▸ **Activity**
Leave out the pictures and copy everything else in the entries exactly.

#### The records

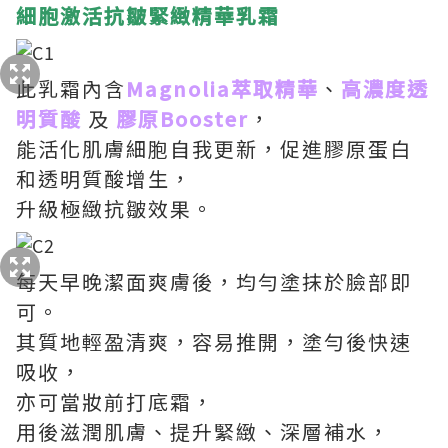
細胞激活抗皺緊緻精華乳霜
此乳霜內含
Magnolia萃取精華
、
高濃度透
明質酸
及
膠原Booster
，
能活化肌膚細胞自我更新，促進膠原蛋白
和透明質酸增生，
升級極緻抗皺效果。
每天早晚潔面爽膚後，均勻塗抹於臉部即
可。
其質地輕盈清爽，容易推開，塗勻後快速
吸收，
亦可當妝前打底霜，
用後滋潤肌膚、提升緊緻、深層補水，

########

▸ **Answer area**
細胞激活抗皺緊緻精華乳霜
此乳霜內含
Magnolia萃取精華
、
高濃度透
明質酸
及
膠原Booster
，
能活化肌膚細胞自我更新，促進膠原蛋白
和透明質酸增生，
升級極緻抗皺效果。
每天早晚潔面爽膚後，均勻塗抹於臉部即
可。
其質地輕盈清爽，容易推開，塗勻後快速
吸收，
亦可當妝前打底霜，
用後滋潤肌膚、提升緊緻、深層補水，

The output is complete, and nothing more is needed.